Crear tu empresa en el extranjero y generar beneficios. Entre ambos objetivos, hay una serie de acciones clave que debes llevar a cabo para asegurar el éxito… sin caer en los errores típicos. Cultura, tesorería, inversión… un repaso de los principales errores que debes evitar para que tu negocio en el extranjero prospere.
Errores habituales que acaban afectando a la rentabilidad
Tienes la idea del siglo, o al menos la que te garantizará el éxito y unos rendimientos sólidos en el extranjero. Sin embargo, por muy brillante que sea tu proyecto, una buena preparación es imprescindible, para no saltarte etapas fundamentales: cultura, costes financieros, legislación local… A continuación, repasamos algunos de los errores más habituales que conviene evitar para montar tu empresa en las mejores condiciones posibles.
Subestimar las diferencias culturales
Contactar con proveedores y socios locales, conseguir un préstamo, negociar un contrato… Se dice que el mundo de los negocios tiene su propio argot, y es cierto. Pero eso no lo convierte en un lenguaje universal, capaz de ignorar las particularidades culturales de cada país. Todo lo contrario: montar una empresa en el extranjero implica conocer bien la cultura del país de acogida para integrarte con naturalidad.
En la práctica, la falta de formación intercultural es una de las principales causas del fracaso empresarial en el exterior. Y es que el desconocimiento de la cultura local acaba arrastrando al resto de los pilares del negocio: la negociación de contratos, las alianzas, la gestión financiera, la distribución del producto o servicio, etc. Aunque recurras a un intermediario para ayudarte a establecerte, no renuncies a la formación intercultural. No te quedes en la superficie: adopta una actitud abierta y dispuesta a comprender de verdad la cultura local.
Montar una empresa en el extranjero de manera impulsiva
«Lo dejaron todo para lanzar su negocio en el otro extremo del mundo». Internet está lleno de este tipo de historias de éxito: empezando desde cero, tal emprendedor o emprendedora logró construir su imperio en el extranjero. El negocio mueve ahora cantidades considerables y la rentabilidad es máxima. Este tipo de éxito es perfectamente posible, claro está, pero no debe hacernos perder de vista las realidades que exige cualquier implantación empresarial en el exterior: estudio de mercado, conocimiento de la cultura local, una tesorería saneada para arrancar con buen pie, etc. Lanzarse de cabeza con la esperanza de maximizar los rendimientos en tiempo récord es una de las mejores recetas para el fracaso.
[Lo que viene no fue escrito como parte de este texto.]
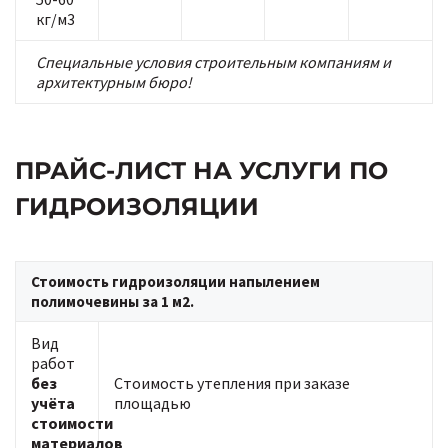
кг/м3
Специальные условия строительным компаниям и
архитектурным бюро!
ПРАЙС-ЛИСТ НА УСЛУГИ ПО
ГИДРОИЗОЛЯЦИИ
Стоимость гидроизоляции напылением
полимочевины за 1 м2.
Вид
работ
без
Стоимость утепления при заказе
учёта
площадью
стоимости
материалов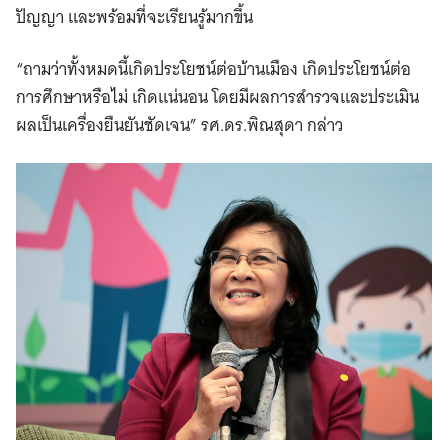
ปัญญา และพร้อมที่จะเรียนรู้มากขึ้น
“ถามว่าทั้งหมดนี้เกิดประโยชน์ต่อบ้านเมือง เกิดประโยชน์ต่อ
การศึกษาหรือไม่ เกิดแน่นอน โดยมีผลการสำรวจและประเมิน
ผลเป็นเครื่องยืนยันชัดเจน” รศ.ดร.พิณสุดา กล่าว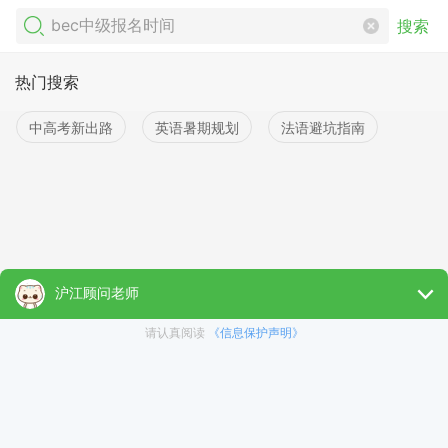
搜索
热门搜索
中高考新出路
英语暑期规划
法语避坑指南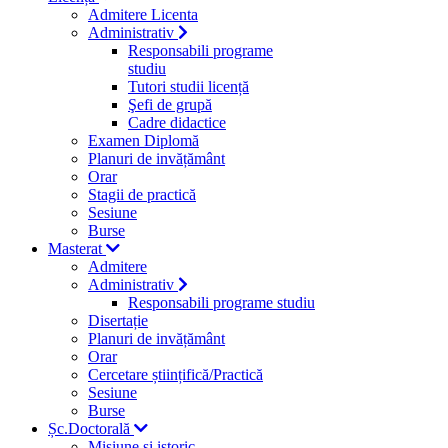
Admitere Licenta
Administrativ
Responsabili programe
studiu
Tutori studii licență
Şefi de grupă
Cadre didactice
Examen Diplomă
Planuri de invățământ
Orar
Stagii de practică
Sesiune
Burse
Masterat
Admitere
Administrativ
Responsabili programe studiu
Disertație
Planuri de invățământ
Orar
Cercetare științifică/Practică
Sesiune
Burse
Șc.Doctorală
Misiune si istoric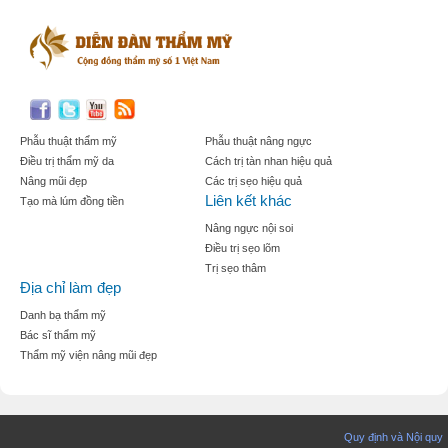
Phẫu thuật thẩm mỹ
Phẫu thuật nâng ngực
Điều trị thẩm mỹ da
Cách trị tàn nhan hiệu quả
Nâng mũi đẹp
Các trị sẹo hiệu quả
Liên kết khác
Tạo mà lúm đồng tiền
Nâng ngực nội soi
Điều trị sẹo lõm
Trị sẹo thâm
Địa chỉ làm đẹp
Danh bạ thẩm mỹ
Bác sĩ thẩm mỹ
Thẩm mỹ viện nâng mũi đẹp
Quy định và Nội quy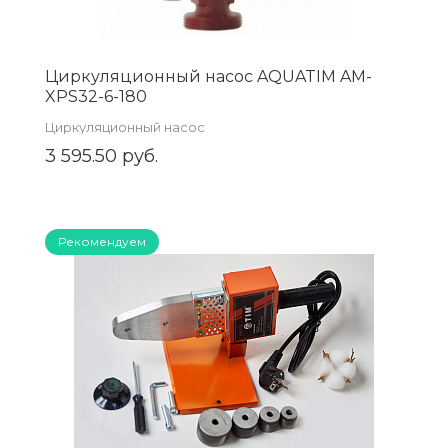
Циркуляционный насос AQUATIM AM-
XPS32-6-180
Циркуляционный насос
3 595.50 руб.
Рекомендуем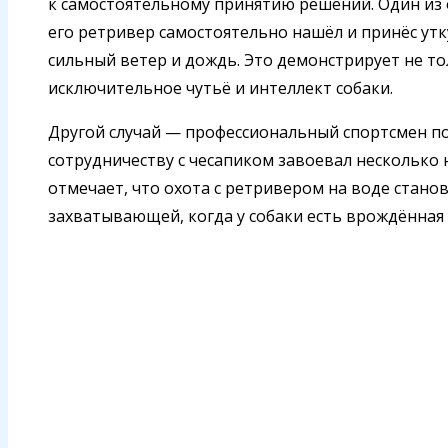
к самостоятельному принятию решений. Один из 
его ретривер самостоятельно нашёл и принёс утк
сильный ветер и дождь. Это демонстрирует не то
исключительное чутьё и интеллект собаки.
Другой случай — профессиональный спортсмен по
сотрудничеству с чесапиком завоевал несколько 
отмечает, что охота с ретривером на воде станов
захватывающей, когда у собаки есть врождённая 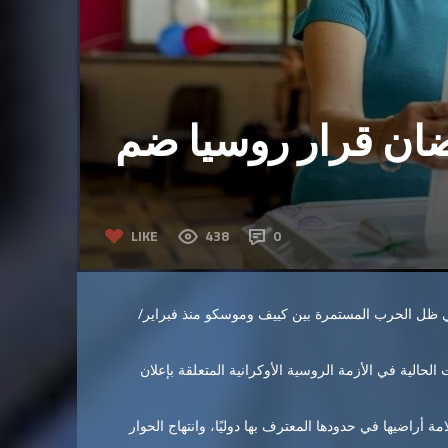
ان قرار روسيا ضم
LIKE
438
0
ي ظل الحرب المستمرة بين كييف وموسكو منذ فبراير/
الحالية في الأزمة الروسية الأوكرانية المتعلقة بإعلان
أراضيها في حدودها المعترف بها دوليًا، وانتهاج الحوار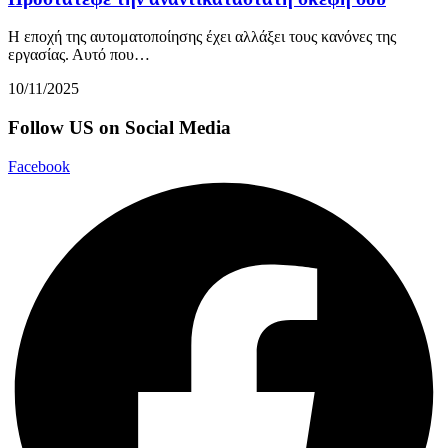
Η εποχή της αυτοματοποίησης έχει αλλάξει τους κανόνες της
εργασίας. Αυτό που…
10/11/2025
Follow US on Social Media
Facebook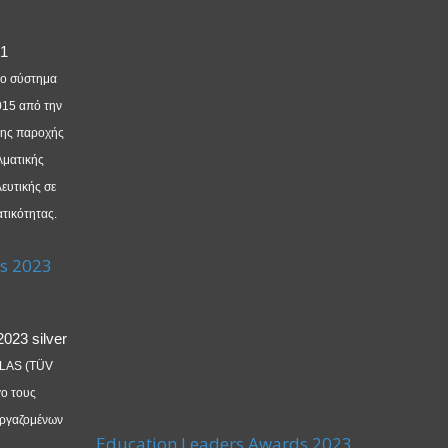
νο σύστημα
015 από την
της παροχής
λματικής
ευτικής σε
τικότητας.
s 2023
LLAS (TÜV
ο τους
εργαζομένων
Education Leaders Awards 2023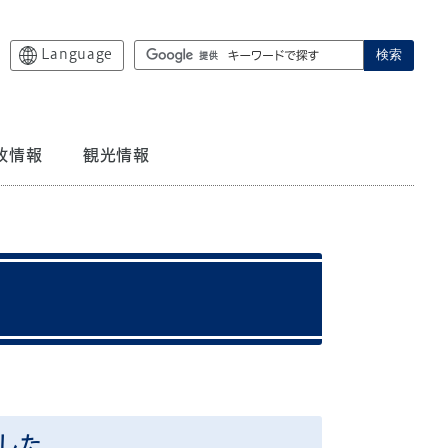
Language
検索
政情報
観光情報
した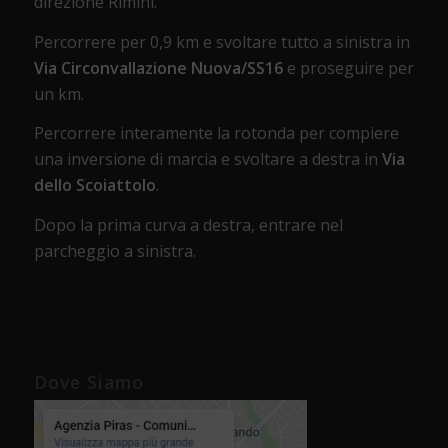
direzione Rimini.
Percorrere per 0,9 km e svoltare tutto a sinistra in
Via Circonvallazione Nuova/SS16
e proseguire per
un km.
Percorrere interamente la rotonda per compiere
una inversione di marcia e svoltare a destra in
Via
dello Scoiattolo
.
Dopo la prima curva a destra, entrare nel
parcheggio a sinistra.
Dove Siamo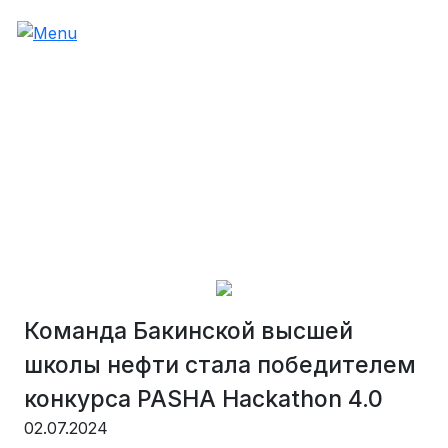
Команда Бакинской высшей
школы нефти стала победителем
конкурса PASHA Hackathon 4.0
02.07.2024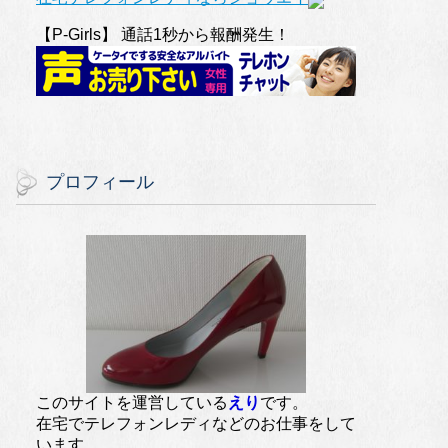
【P-Girls】 通話1秒から報酬発生！
プロフィール
このサイトを運営している
えり
です。
在宅でテレフォンレディなどのお仕事をして
います。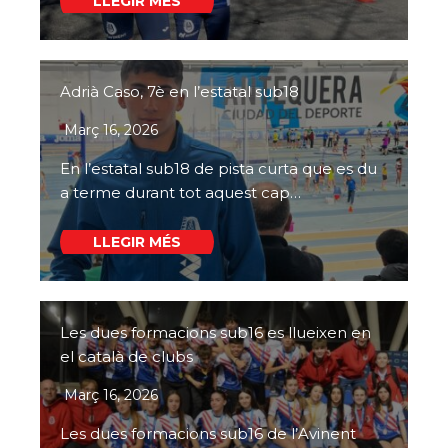
LLEGIR MÉS
Adrià Caso, 7è en l’estatal sub18
Març 16, 2026
En l’estatal sub18 de pista curta que es du
a terme durant tot aquest cap…
LLEGIR MÉS
Les dues formacions sub16 es llueixen en
el català de clubs
Març 16, 2026
Les dues formacions sub16 de l’Avinent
Obsesionarse con la rentabilidad inmediata
Quemar etapas para obtener cuanto antes un retorno de la inversión y empezar a ver beneficios es otro camino directo al fracaso a corto plazo. Maximizar la rentabilidad requiere poner en marcha una política bien definida, diseñada desde el momento mismo en que creas tu empresa en el extranjero. Ser rentable lleva tiempo, y ese tiempo se mide en años. Los emprendedores que van demasiado deprisa se queman las alas a los pocos meses, o directamente lo dejan porque consideran que los rendimientos son demasiado bajos. El proyecto se hunde, no porque fuera malo, sino porque no se supo gestionar.
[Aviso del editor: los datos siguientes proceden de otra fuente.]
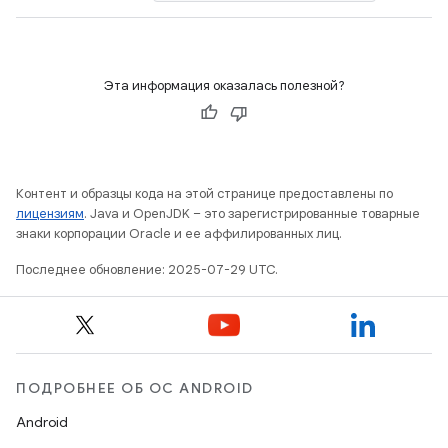
Эта информация оказалась полезной?
Контент и образцы кода на этой странице предоставлены по
лицензиям
. Java и OpenJDK – это зарегистрированные товарные
знаки корпорации Oracle и ее аффилированных лиц.
Последнее обновление: 2025-07-29 UTC.
ПОДРОБНЕЕ ОБ ОС ANDROID
Android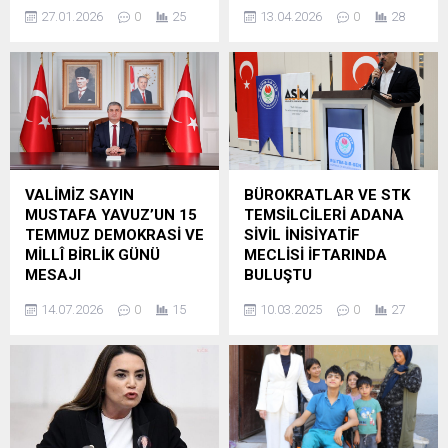
mağazasına silahlı saldırı
Off’a yükselmenin büyük
27.01.2026
0
25
13.04.2026
0
28
düzenlendi. Vitrin camını
mutluluğunu yaşadıklarını
delen kurşunlar, iş yerinin
dile getirdi. Hedeflenen
duvarına saplandı.
noktaya ulaşmanın
Saldırganların bulunmasını
gururunu taşıyan yönetim,
isteyen Palalı, “Burası benim
bu başarının camia için
ekmek teknem, 3 yıldır
önemli bir dönüm noktası
emek veriyorum.
olduğunu ve Play-Off
Müşterilerim korkuyor ve
sürecinde de aynı kararlılıkla
gelmiyorlar. İşimi, çevremi
devam edeceklerini belirtti.
VALİMİZ SAYIN
BÜROKRATLAR VE STK
kaybetmek istemiyorum”
İskenderun maçında takımı
MUSTAFA YAVUZ’UN 15
TEMSİLCİLERİ ADANA
dedi. Olay, 17 Ocak’ta gece
bir an olsun...
TEMMUZ DEMOKRASİ VE
SİVİL İNİSİYATİF
saatlerinde Seyhan ilçesi...
MİLLÎ BİRLİK GÜNÜ
MECLİSİ İFTARINDA
MESAJI
BULUŞTU
15 Temmuz 2016; sadece
Adana Sivil İnisiyatif
14.07.2026
0
15
10.03.2025
0
27
hain bir darbe girişiminin
Meclisi’nin (ASİM), Eğitim-
bertaraf edildiği bir tarih
Bir-Sen Adana Şubesi’nin ev
değil, aynı zamanda
sahipliğinde düzenlediği
milletimizin bağımsızlığına,
iftar programına bürokratlar
demokrasisine ve millî
ve ASİM bileşeni sivil toplum
iradesine sahip çıkma
temsilcileri yoğun ilgi
kararlılığını tüm dünyaya ilan
gösterdi. Adana Sivil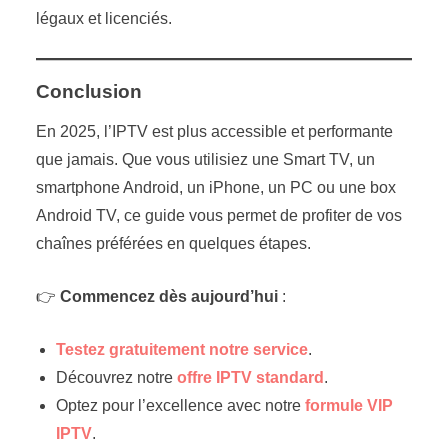
légaux et licenciés.
Conclusion
En 2025, l’IPTV est plus accessible et performante
que jamais. Que vous utilisiez une Smart TV, un
smartphone Android, un iPhone, un PC ou une box
Android TV, ce guide vous permet de profiter de vos
chaînes préférées en quelques étapes.
👉
Commencez dès aujourd’hui
:
Testez gratuitement notre service
.
Découvrez notre
offre IPTV standard
.
Optez pour l’excellence avec notre
formule VIP
IPTV
.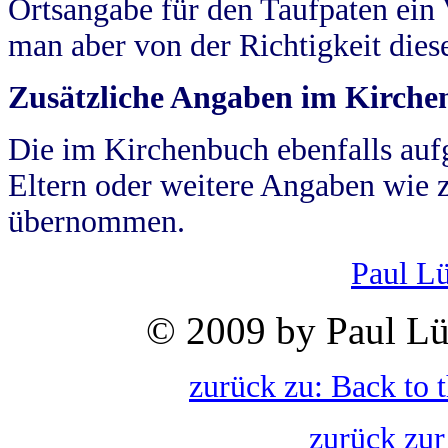
Ortsangabe für den Taufpaten ein
man aber von der Richtigkeit die
Zusätzliche Angaben im Kirch
Die im Kirchenbuch ebenfalls auf
Eltern oder weitere Angaben wie z
übernommen.
Paul L
© 2009 by Paul Lü
zurück zu: Back to 
zurück zur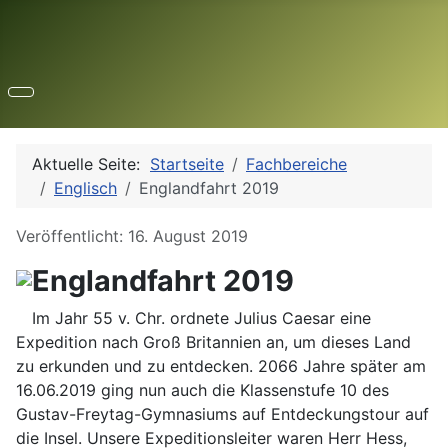
Aktuelle Seite:
Startseite
Fachbereiche
Englisch
Englandfahrt 2019
Details
Veröffentlicht: 16. August 2019
Englandfahrt 2019
Im Jahr 55 v. Chr. ordnete Julius Caesar eine
Expedition nach Groß Britannien an, um dieses Land
zu erkunden und zu entdecken. 2066 Jahre später am
16.06.2019 ging nun auch die Klassenstufe 10 des
Gustav-Freytag-Gymnasiums auf Entdeckungstour auf
die Insel. Unsere Expeditionsleiter waren Herr Hess,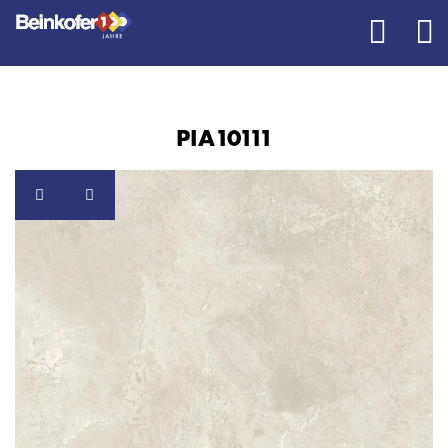
PIA10111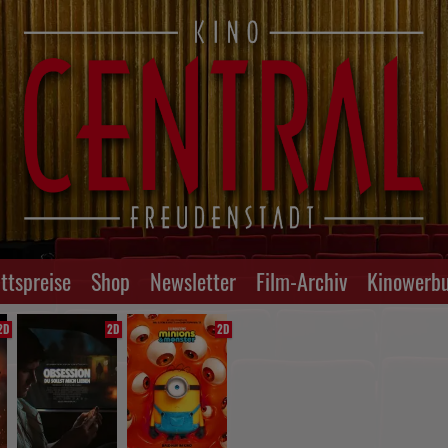
ittspreise
Shop
Newsletter
Film-Archiv
Kinowerb
2D
2D
2D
El simple hecho de establecerse en el extranjero ya conlleva un riesgo. Antes de ganar dinero, es muy probable que pierdas, quizás bastante. ¿Es tu tesorería lo suficientemente sólida como para absorber esas pérdidas hasta que empieces a generar rendimientos? ¿Contarás con el respaldo de los bancos locales? Para garantizar el éxito a largo plazo, márcate objetivos realistas, fácilmente medibles y progresivos. En la creación de una empresa, el objetivo final es tan importante como los medios empleados para alcanzarlo. De ahí la importancia de detenerse en cada etapa del plan financiero para asegurarse de su solidez.
A menudo se invierte mucho en comunicación, cuando en realidad se trata de la última etapa del proceso. El plan financiero, que engloba la contabilidad, las inversiones y las estrategias para alcanzar la rentabilidad, es la columna vertebral de tu empresa. Para que sea eficaz, no debe ser rígido ni inamovible, sino lo suficientemente flexible como para adaptarse a las particularidades del mercado extranjero.
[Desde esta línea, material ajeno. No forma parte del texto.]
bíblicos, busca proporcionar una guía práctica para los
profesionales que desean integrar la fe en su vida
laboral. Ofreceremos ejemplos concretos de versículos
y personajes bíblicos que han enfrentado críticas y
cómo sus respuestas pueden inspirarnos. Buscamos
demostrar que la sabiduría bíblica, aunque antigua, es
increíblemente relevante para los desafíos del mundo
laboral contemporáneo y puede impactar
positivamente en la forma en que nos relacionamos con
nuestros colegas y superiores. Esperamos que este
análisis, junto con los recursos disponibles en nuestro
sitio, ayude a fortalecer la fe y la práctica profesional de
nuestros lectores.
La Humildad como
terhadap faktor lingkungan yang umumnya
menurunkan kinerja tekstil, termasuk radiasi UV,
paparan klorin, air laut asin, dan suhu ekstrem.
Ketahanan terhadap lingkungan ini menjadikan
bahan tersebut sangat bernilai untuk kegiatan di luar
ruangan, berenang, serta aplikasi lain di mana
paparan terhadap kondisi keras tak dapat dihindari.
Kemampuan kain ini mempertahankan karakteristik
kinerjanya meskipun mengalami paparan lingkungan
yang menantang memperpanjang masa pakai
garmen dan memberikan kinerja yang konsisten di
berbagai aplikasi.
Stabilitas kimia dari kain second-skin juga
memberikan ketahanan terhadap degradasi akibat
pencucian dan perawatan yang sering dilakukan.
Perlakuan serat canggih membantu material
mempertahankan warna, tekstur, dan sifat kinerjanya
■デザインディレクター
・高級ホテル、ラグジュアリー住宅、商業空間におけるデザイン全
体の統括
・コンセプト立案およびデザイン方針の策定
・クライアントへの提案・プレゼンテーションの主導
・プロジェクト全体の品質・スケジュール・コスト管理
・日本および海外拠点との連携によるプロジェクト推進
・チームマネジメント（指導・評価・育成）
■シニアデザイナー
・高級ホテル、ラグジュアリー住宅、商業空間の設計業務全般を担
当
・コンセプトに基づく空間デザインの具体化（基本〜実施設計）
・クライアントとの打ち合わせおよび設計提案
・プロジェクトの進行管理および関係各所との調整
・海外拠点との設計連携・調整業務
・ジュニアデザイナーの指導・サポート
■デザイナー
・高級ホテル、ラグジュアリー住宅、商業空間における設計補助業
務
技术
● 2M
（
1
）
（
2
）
Subestimar los costes de crear una empresa en el extranjero
Montar una empresa en el extranjero puede acarrear gastos adicionales, especialmente si trasladas una estructura ya existente a otro país. Pero incluso si partes de cero, no podrás evitar ciertos costes inherentes a la apertura de un negocio en el exterior. Por ejemplo: ¿vas a recurrir a un intermediario? ¿Quién se encargará de constituir tu figura jurídica? ¿De redactar los contratos? ¿De ponerte en contacto con los proveedores locales? ¿Necesitarás un traductor? ¿Unas instalaciones fijas? ¿Un almacén? ¿Vehículos? ¿Tu actividad está sujeta a los vaivenes climáticos? ¿Necesitarás seguros específicos, además de los básicos?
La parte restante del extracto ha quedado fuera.